Async components and chunking

A note concerning async components in Vue: Vue allows developers to define components but not include them in the final bundle, instead loading them dynamically via a network request. This is done via the magic import() function. This section describes how this is done, so it is not so magical.

import() is an advanced ES feature that dynamically loads an ES module over a network, returning a promise that resolves to the ES module object. Older browsers do not support this natively, so it is polyfilled by webpack.

When webpack processes a file to create a bundle, it will notice these import() calls and handle them. First, it creates a separate bundle (called a chunk) for the ES module that is imported. This is outputted as a file like, MyPlugin.umd.1.js. Then, the import() call is replaced with a call to a function provided by webpack, which creates a <script> element to dynamically load the JavaScript chunk file.

All of this happens transparently to the developer.

Note: these files, unlike all other JavaScript assets in Matomo, cannot be requested with our cache buster as the URL used to load them is, more or less, hardcoded by Webpack.

Discovering UMD files

UMD files are automatically discovered by Matomo's asset pipeline. If Matomo sees a file in a plugin stored in the plugins/MyPlugin/vue/dist folder with a name like MyPlugin.umd.js, it will automatically be included as a JavaScript asset. (Note: this code is in the Piwik\AssetManager\UIAssetFetcher\JScriptUIAssetFetcher class.)

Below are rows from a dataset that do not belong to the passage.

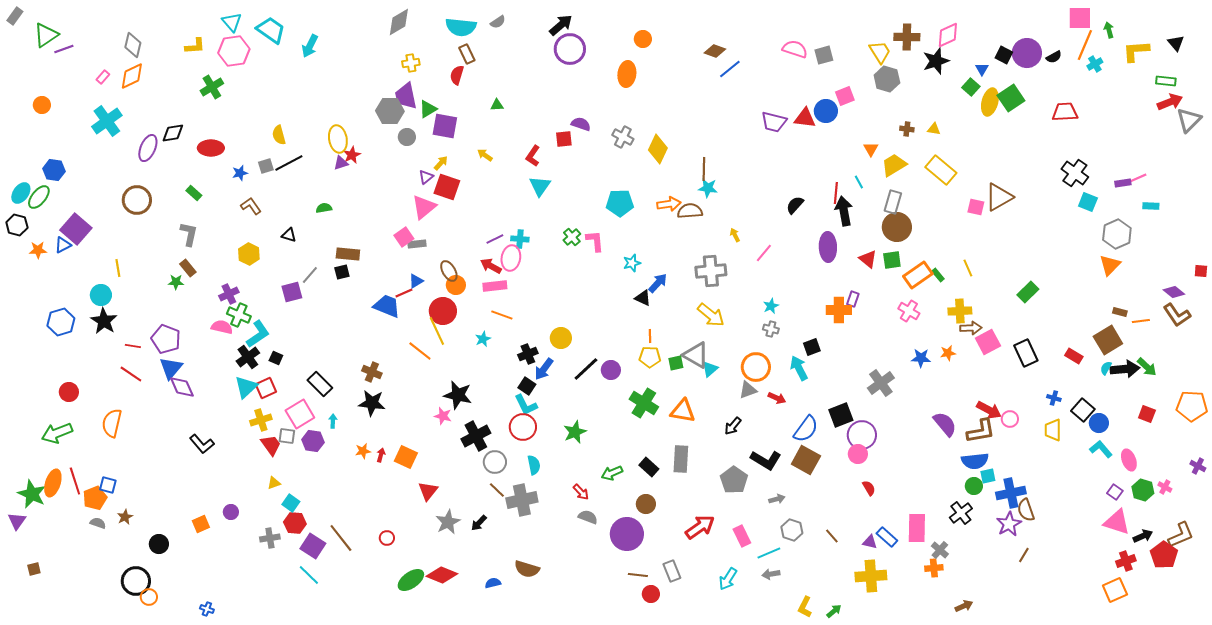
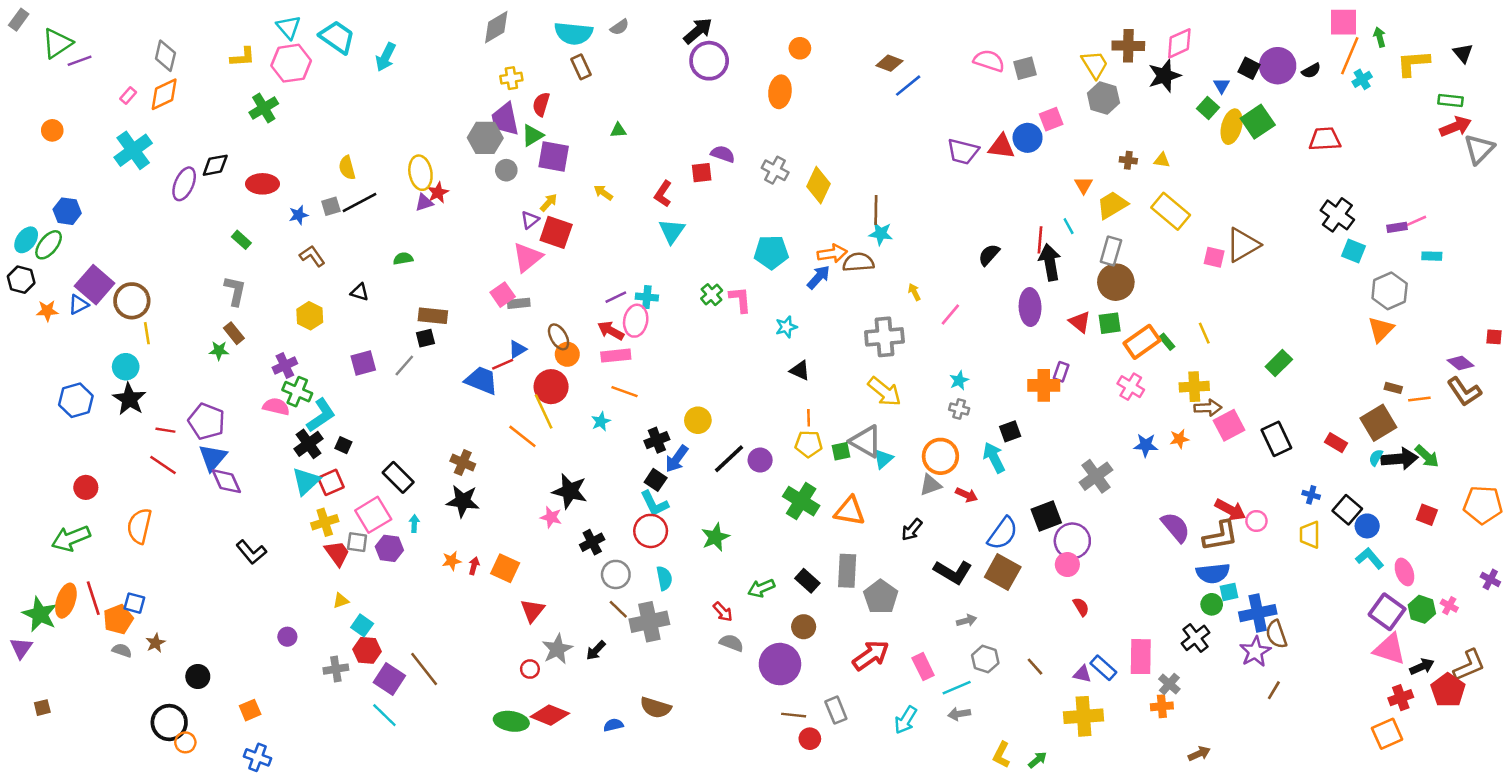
red semicircle: (457, 75) -> (541, 104), moved
brown circle: (137, 200) -> (132, 301), moved
gray line: (310, 275) -> (404, 365), moved
blue arrow: (658, 283) -> (819, 277), moved
black cross: (476, 436) -> (592, 542), size x0.7
gray pentagon: (734, 480) -> (881, 597), moved
purple square: (1115, 492) -> (1387, 612), size x1.8
orange square: (201, 524) -> (250, 710), moved
red circle: (387, 538) -> (530, 669), moved
green ellipse: (411, 580) -> (511, 721), turned 44
blue cross: (207, 609) -> (258, 757), size x1.5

So these files do not need to be added via the AssetManager.getJavaScriptFiles event.

More about the AssetManager

The previous section describes the frontend assets that the asset pipeline can discover. This section describes how the asset pipeline system works.

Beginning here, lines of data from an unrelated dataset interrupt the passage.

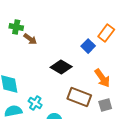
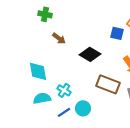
brown arrow: (30, 39) -> (59, 38), moved
blue square: (88, 46) -> (117, 33), turned -32

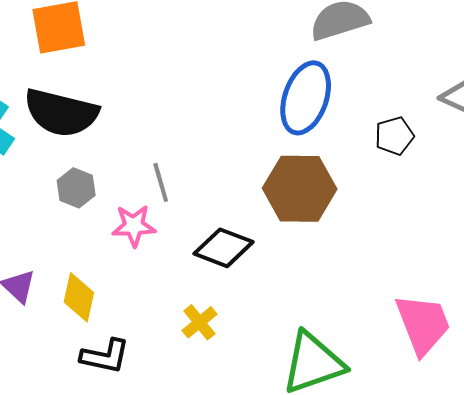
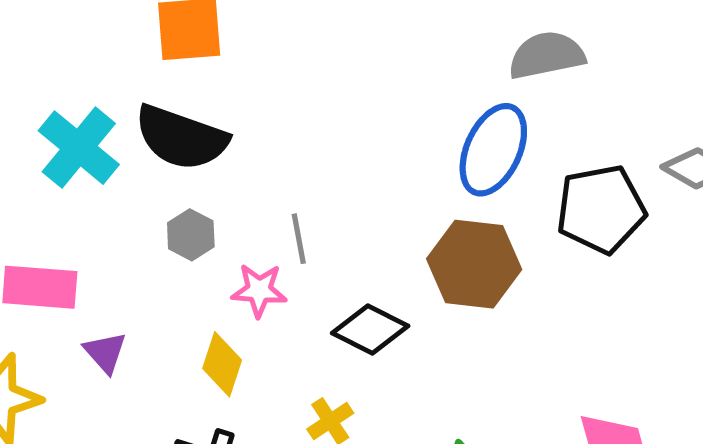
black pentagon: (394, 136) -> (601, 209), size x1.8
yellow diamond: (79, 297) -> (222, 364), moved

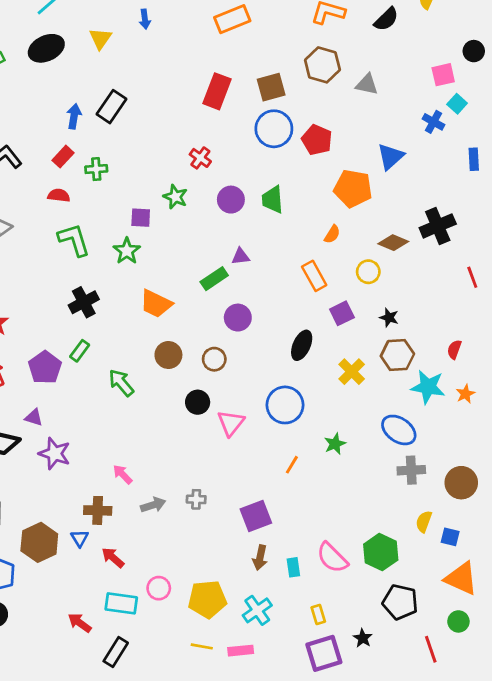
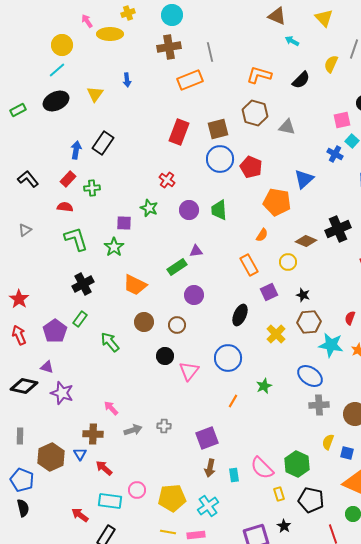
yellow rectangle: (318, 615) -> (279, 494), moved

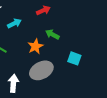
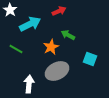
cyan arrow: (14, 23) -> (30, 24), size x1.5

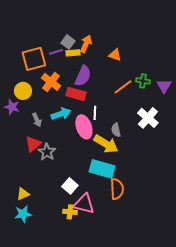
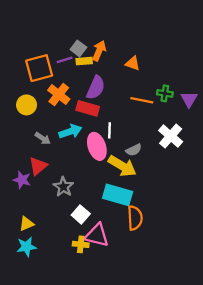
orange line: (123, 87) -> (142, 100), turned 48
purple star: (12, 107) -> (22, 180), moved
gray arrow: (37, 120) -> (43, 138), turned -32
gray semicircle: (116, 130) -> (134, 150), turned -104
gray star: (47, 152) -> (63, 187), moved

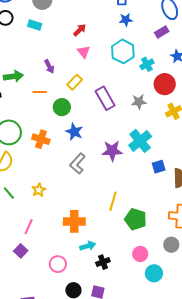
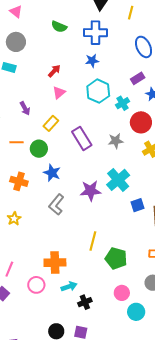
blue star: (126, 20) -> (92, 61), moved
purple rectangle: (162, 32) -> (138, 78), moved
pink triangle: (84, 52) -> (59, 93), turned 32
orange line: (40, 92) -> (16, 142), moved
yellow star: (39, 190) -> (14, 219), moved
pink circle: (58, 264) -> (36, 285), moved

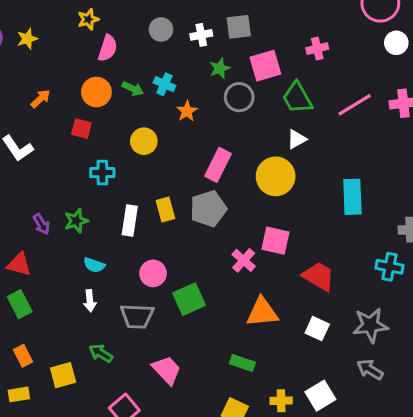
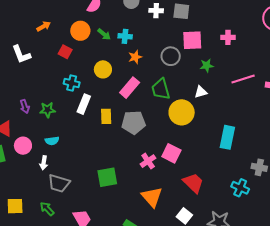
green star: (220, 68) -> (207, 66), moved
cyan cross: (165, 84) -> (125, 36), turned -32
green trapezoid: (297, 98) -> (161, 89), moved
pink rectangle: (218, 165) -> (130, 88), moved
white rectangle: (130, 220) -> (84, 104), moved
cyan semicircle: (94, 265) -> (52, 141), turned -40
pink circle: (153, 273) -> (23, 146), moved
orange triangle: (262, 312) -> (152, 197), turned 40
gray trapezoid: (137, 316) -> (59, 183), moved
green arrow: (101, 353) -> (47, 209), moved

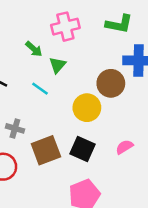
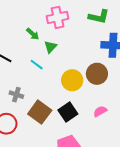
brown circle: (111, 83) -> (97, 74), moved
black square: (83, 149) -> (68, 112), turned 30
brown square: (46, 150) -> (40, 112), turned -35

The entrypoint to the asset pipeline is the Piwik\AssetManager class. This class' main purpose is to manage merged asset files. All the JavaScript and LESS/CSS files in Matomo are merged into three separate files that are then served. These files are:

  • asset_manager_global_css.css: every stylesheet compiled to CSS and merged together
  • asset_manager_core_js.js: all core JavaScript merged together. (core JavaScript includes JavaScript from plugins bundled with Matomo core)
  • asset_manager_non_core_js.js: all non-core JavaScript merged together.

They are stored in the tmp/assets subfolder.

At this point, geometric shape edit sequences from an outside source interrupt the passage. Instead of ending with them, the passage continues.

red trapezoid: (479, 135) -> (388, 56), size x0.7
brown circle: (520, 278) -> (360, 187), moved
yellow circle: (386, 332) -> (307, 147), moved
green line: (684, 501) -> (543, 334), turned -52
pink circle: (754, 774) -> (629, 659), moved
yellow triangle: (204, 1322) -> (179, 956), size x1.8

AssetManager contains methods to fetch these merged assets (these methods will generate the merged asset if it does not exist in the filesystem), and contains methods to remove them from the filesystem (so they will be generated again).

If a plugin is activated or deactivated, the assets are removed. The next time they are generated, the updated list of activated plugins will be used.

Development mode

If development mode is activated, assets will not be merged (except for LESS stylesheets since they must be compiled). We assume since JavaScript files will be modified often it will be too annoying to have to wait for assets to be compiled and merged on every browser reload.

For LESS files, if a top-level LESS file is modified, the asset pipeline will notice and re-build the stylesheets. This does not work for any LESS files that are imported in others.

Serving assets

The asset files which are stored in tmp/assets are served through the Proxy plugin. This plugin's controller defines actions for getting the merged CSS and merged JavaScript.

These controller actions will compress the assets based on what the compression formats the current client accepts (currently deflate and gzip are supported). The result of the compression is stored on the filesystem in the tmp/assets folder and re-used so we don't have to compress on every request.

Checking asset file size

Since version 4.5.0, Matomo includes a command to compute the production file sizes for merged JavaScript assets: development:compute-js-asset-size. Run this during development to get an idea of how large the merged and minified JavaScript assets are. (Note: this is currently only for use by core developers. It assumes the source code for every premium feature plugin is available locally.)